Tak się składa, że podróżowałem po i przez Szwajcarię parokrotnie, zdarzało mi się także mieszkać tam po kilka dni. To, co szczególnie utkwiło mi w pamięci z ostatniego pobytu, to coraz bardziej rzucające się w oczy „arabienie” tego kraju. Zbierający się co wieczór w centrum Lozanny tłumek śniadych przybyszów z Północnej Afryki i Bliskiego Wschodu (głównie z krajów Magrebu), od czasu do czasu ganiający się z nożami pod „czujnym” okiem patrolu policji trzymającego się w bezpiecznej odległości… Ciekawe, co też „studiują” na lozańskim uniwerku ci słynący z inteligencji „studenci” ? Będąc w Szwajcarii i zwiedzając np. Genewę czy Zurych nie mogłem też pozbyć się pewnych natrętnych refleksji historycznych : ile z tego ostentacyjnego dobrobytu i świętego spokoju zawdzięczają ci ludzie złotu zrabowanemu na całym świecie Żydom przez Niemców (m.in. słynne złote zęby z Auschwitz) i zdeponowanemu anonimowo (a jakże) w tutejszych bankach… Należy także mieć świadomość, że dobrobyt nie kształci i Szwajcarzy to w znakomitej większości ludzie nad wyraz prości, mówiąc wprost : o mentalności wieśniaków. Jakkolwiek takie „horyzonty”to może być sposób na osiągnięcie w życiu szczęścia i równowagi mentalnej niewielkim nakładem sił intelektualnych, to w moim przypadku potęgowało to zawsze uczucie wyobcowania, podobnie zresztą, jak w Niemczech. A dla ciebie, droga autorko mam na koniec jedną sugestię : jeśli chcesz żyć z pisania, to popracuj nad składnią i konstruowaniem zdań (logika werbalna) – język polski jest piękny, tak w mowie, jak i w piśmie, ale używany niechlujnie traci całą swą niepowtarzalną urodę.

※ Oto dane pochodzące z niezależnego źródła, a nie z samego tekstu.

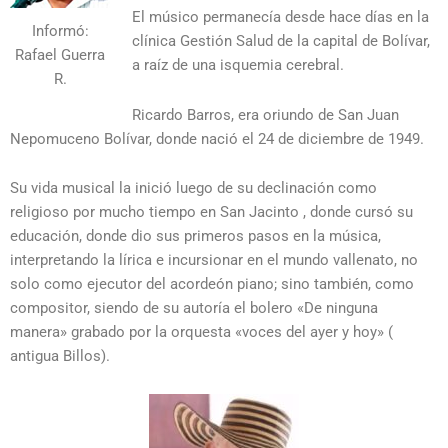
El músico permanecía desde hace días en la
Informó:
clínica Gestión Salud de la capital de Bolívar,
Rafael Guerra
a raíz de una isquemia cerebral.
R.
Ricardo Barros, era oriundo de San Juan
Nepomuceno Bolívar, donde nació el 24 de diciembre de 1949.
Su vida musical la inició luego de su declinación como
religioso por mucho tiempo en San Jacinto , donde cursó su
educación, donde dio sus primeros pasos en la música,
interpretando la lírica e incursionar en el mundo vallenato, no
solo como ejecutor del acordeón piano; sino también, como
compositor, siendo de su autoría el bolero «De ninguna
manera» grabado por la orquesta «voces del ayer y hoy» (
antigua Billos).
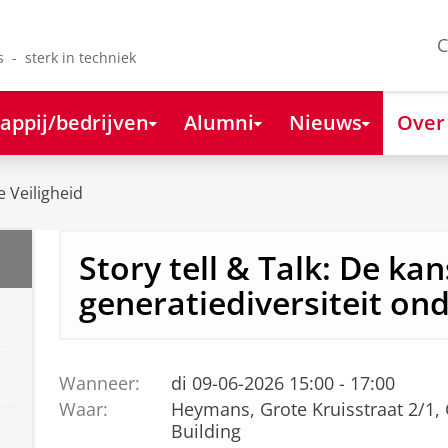
C
s - sterk in techniek
appij/bedrijven
Alumni
Nieuws
Over
e Veiligheid
Story tell & Talk: De ka
generatiediversiteit on
Wanneer:
di 09-06-2026 15:00 - 17:00
Waar:
Heymans, Grote Kruisstraat 2/1,
Building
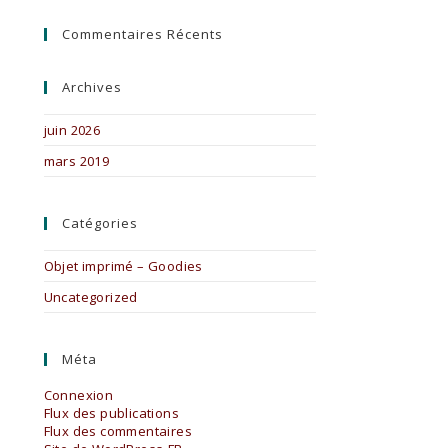
Commentaires Récents
Archives
juin 2026
mars 2019
Catégories
Objet imprimé – Goodies
Uncategorized
Méta
Connexion
Flux des publications
Flux des commentaires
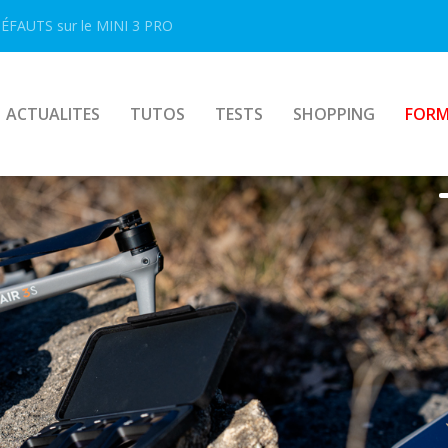
FAUTS sur le MINI 3 PRO
ACTUALITES
TUTOS
TESTS
SHOPPING
FORM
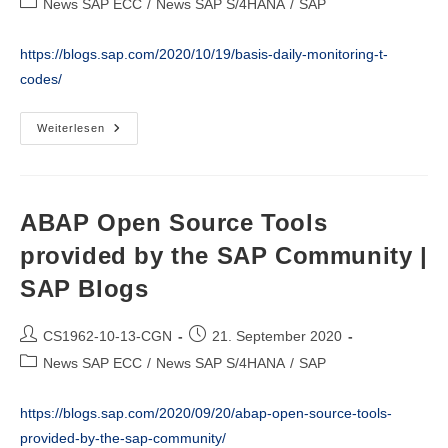
Beitrags-
News SAP ECC
/
News SAP S/4HANA
/
SAP
Useful
Kategorie:
Trick
–
https://blogs.sap.com/2020/10/19/basis-daily-monitoring-t-
Eursap
codes/
Basis
Weiterlesen
Daily
Monitoring
T-
Codes
|
SAP
ABAP Open Source Tools
Blogs
provided by the SAP Community |
SAP Blogs
Beitrags-
Beitrag
CS1962-10-13-CGN
21. September 2020
Autor:
veröffentlicht:
Beitrags-
News SAP ECC
/
News SAP S/4HANA
/
SAP
Kategorie:
https://blogs.sap.com/2020/09/20/abap-open-source-tools-
provided-by-the-sap-community/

„w znakomitej większości ludzie nad wyraz prości, mówiąc wprost : o mentalności wieśniaków.” Ten naród prostych wieśniaków ma największą liczbę noblistów na milion mieszkańców.
No i co z tego? Nagrody Nobla to zwykła manipulacja. Nie zmienia to faktu, że kraje germańskie słyną z drobnomieszczaństwa.
Wszystko fajnie tylko dlaczego zdjęcie Halstat w Austrii dajecie do artykułu o Szwajcarii
Mnie chyba najbardziej wkurza nieznajomość angielskiego. Na prawdę trudno coś załatwić, a o znalezieniu pracy bez znajomości francuskiego na b. dobrym poziomie, to można pomarzyć.
Dziwi mnie to, że także na przejściach granicznych nie każdy z urzędników zna angielski.
W Szwajcarii byłam tylko raz i to blisko 26 lat temu. Całe 3 miesiące pracowałam podczas wakacji w jednym z hoteli w Saas Fee. Nie miałam czasu na zwiedzanie, bo byłam pochłonięta zarabianiem. Tak więc pojechałam tylko do Zermatt , zaliczyłam zermattlandis i oczywiście nie mogłam sobie odmówić wjazdu na Gornergrat, chociaż tani nie był. Z resztą jak to w kurorcie tamte okolice ceny mają powalające. No, ale co do Szwajcarów to miejscowi okazali się bardzo sympatycznymi ludźmi, służyli pomocą. Jedna kobieta sama zatrzymała się i zapytała czy nie podwieźć mnie do centrum miejscowości, a było jakiś 3 kilometry . W Saas Fee już pierwszym tygodniu mojego tam pobytu właścicielka spożywczaka podarowała mi ogromną i pyszną czekoladę , bo uznała,że należy osłodzić trochę życie młodej gastarbeiterin z . Zamierzam powrócić w tamte strony, a w trakcie podróży chcę zahaczyć o parę miejsc. Zaplanowaliśmy sobie wyjazd na tegoroczny majowy długi weekend. Jestem ciekawa czy spotkam i rozpoznam ludzi których poznałam podczas tamtego pobytu.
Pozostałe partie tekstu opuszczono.